Cardano recorded a notable on-chain uptick on May 29, with daily active addresses rising 14% to about 17,500 even as the ecosystem absorbed the cancellation of its 2026 Singapore Summit. The timing created an unusual split between governance disappointment and network activity, suggesting that fresh liquidity infrastructure may have softened what could otherwise have been a cleaner negative reaction.
The governance setback was real. Cardano delegated representatives rejected a 7.8 million ADA treasury request for the summit after the proposal received 65.21% support, just below the 66.67% supermajority required for treasury withdrawals. A majority supported the event, but Cardano’s stake-weighted rules still blocked funding, forcing the Foundation to cancel the flagship Singapore gathering.
CME Access Changes the Market Backdrop
The same day, CME Group expanded cryptocurrency futures and options to 24/7 trading, giving regulated market participants continuous access to crypto derivatives over the weekend. CME said more than 7,200 contracts traded during the first weekend, representing about $50 million in notional volume. That launch gave institutions a new always-on risk-management channel at the exact moment Cardano faced a governance shock.
The connection should be treated carefully. CME’s rollout was a suite-wide crypto derivatives upgrade, not a Cardano-only event, but ADA futures were part of the broader regulated-access backdrop cited by market analysts. The stronger claim is not that CME caused the address spike, but that new derivatives plumbing helped absorb sentiment stress.
On-chain accumulation supports that more measured reading. Addresses holding between 10 million and 100 million ADA increased their share of supply from 36.48% on May 11 to 37.23% by May 29, meaning the build-up began well before the summit vote failed. Large holders were positioning ahead of the governance outcome, not merely reacting to it.
Governance Risk Did Not Trigger Broad Distribution
Mean coin age also rose across 90-day, 180-day and 365-day cohorts into June 1, a signal that longer-term holders were not broadly distributing into the summit cancellation. That matters because governance failures can damage confidence only if holders convert disappointment into selling pressure.
The episode shows how market structure can change the impact of bad news. A failed treasury proposal removed a major ecosystem event, but continuous derivatives access, whale accumulation and steady long-term holding helped prevent the story from becoming a simple sell-off narrative.
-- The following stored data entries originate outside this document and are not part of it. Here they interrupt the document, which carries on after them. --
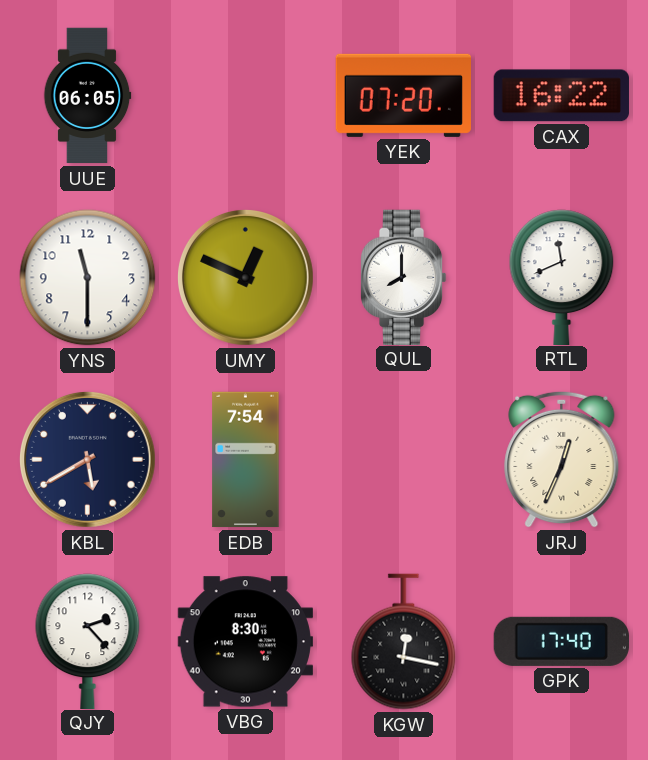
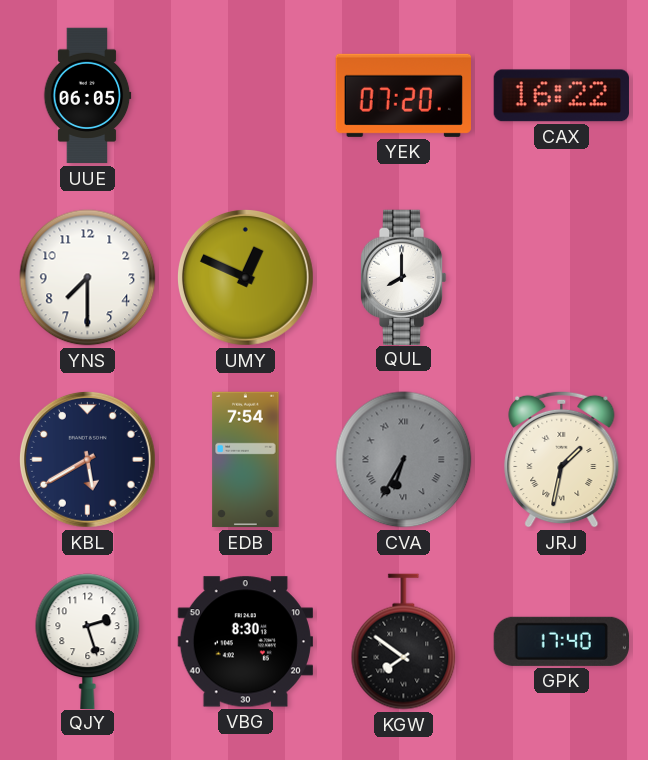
YNS: 11:30 -> 7:30
RTL: 11:41 -> none
CVA: none -> 6:35
JRJ: 12:34 -> 1:32
QJY: 2:23 -> 2:27
KGW: 12:17 -> 7:51
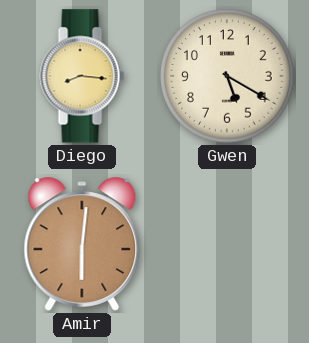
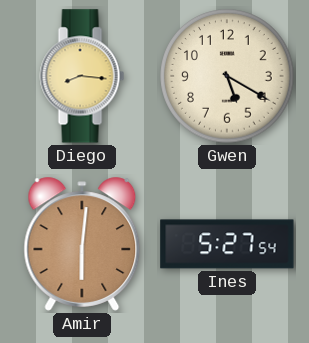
Ines: none -> 5:27
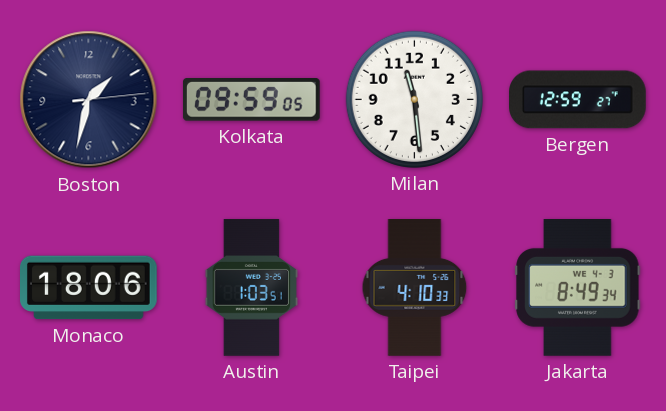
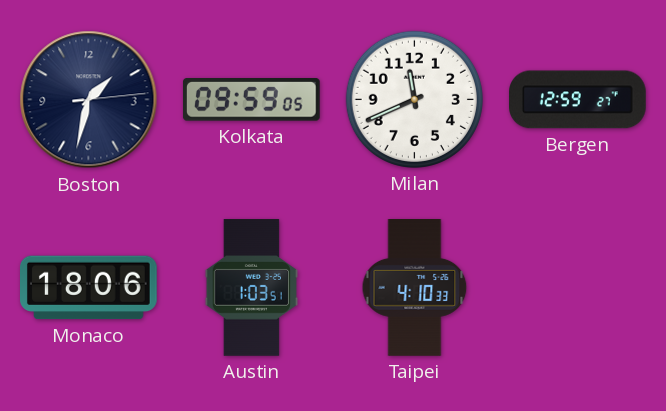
Milan: 11:29 -> 11:41
Jakarta: 8:49 -> none
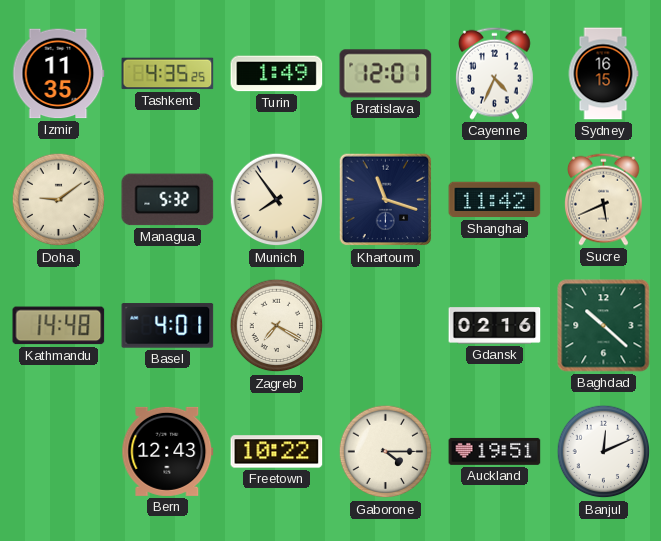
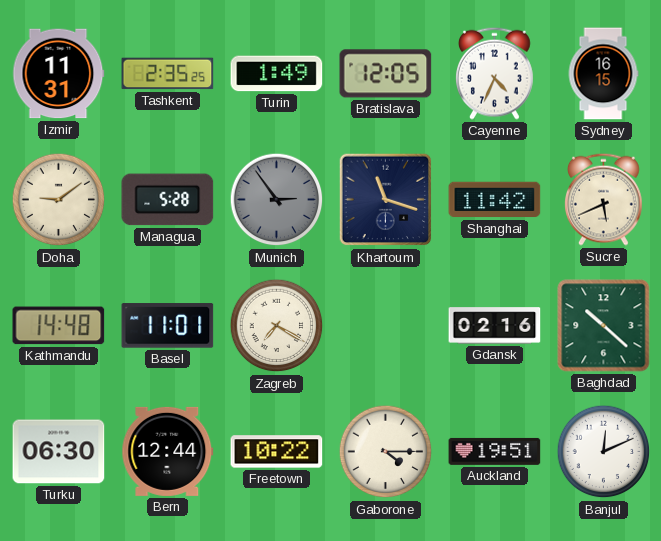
Izmir: 11:35 -> 11:31
Tashkent: 4:35 -> 2:35
Bratislava: 12:01 -> 12:05
Managua: 5:32 -> 5:28
Munich: 7:54 -> 2:54
Munich dial: cream -> grey
Basel: 4:01 -> 11:01
Turku: none -> 06:30
Bern: 12:43 -> 12:44
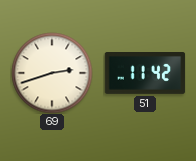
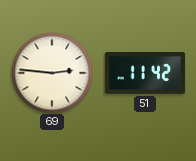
69: 2:42 -> 2:46
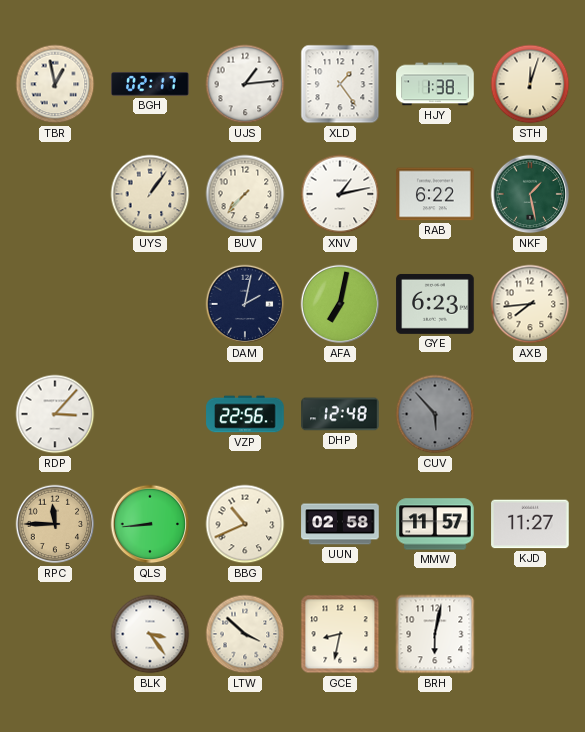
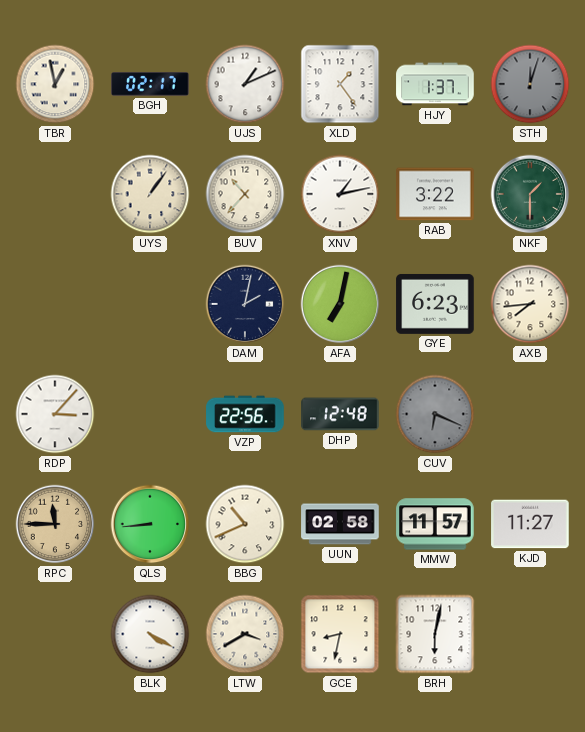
UJS: 1:14 -> 1:11
HJY: 1:38 -> 1:37
STH dial: cream -> grey
BUV: 7:37 -> 10:37
RAB: 6:22 -> 3:22
NKF: 1:28 -> 1:30
CUV: 5:53 -> 6:19
BLK: 3:24 -> 4:20
LTW: 3:52 -> 3:40
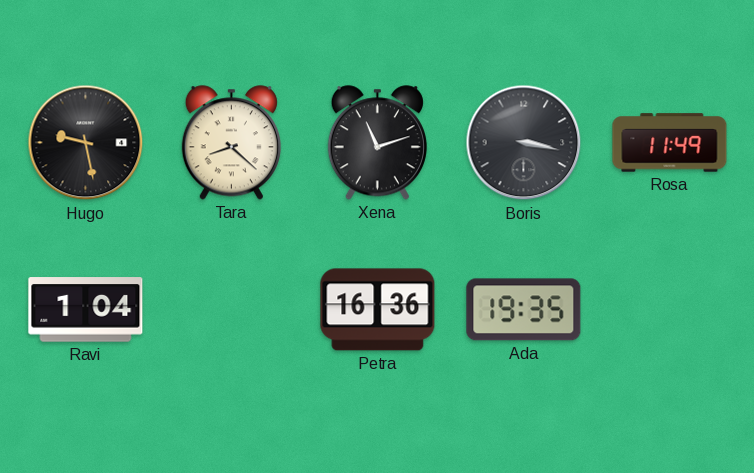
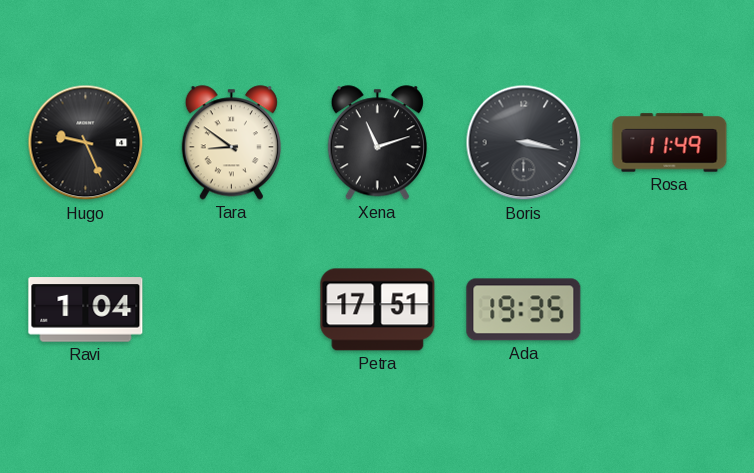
Hugo: 9:28 -> 9:26
Tara: 8:22 -> 8:51
Petra: 16:36 -> 17:51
For Cardano governance, the vote still carries consequences. The cancellation shows that the Voltaire-era treasury process can reject even high-profile foundation requests when they miss the required threshold. That strengthens procedural credibility, but it also creates event-risk around future funding decisions.
The next institutional marker is the potential ADA spot ETF eligibility window in August, tied to the six-month period after CME ADA futures began trading in February. If that window becomes a credible flow catalyst, it could further connect Cardano price action to regulated-market infrastructure rather than only on-chain governance.
For now, Cardano’s May 29 reaction is best read as a mixed signal. The summit defeat hurt the ecosystem’s institutional showcase plans, but on-chain activity, large-holder accumulation and the CME timing prevented a broader confidence break. The market did not ignore the governance setback; it simply had other liquidity channels to process it.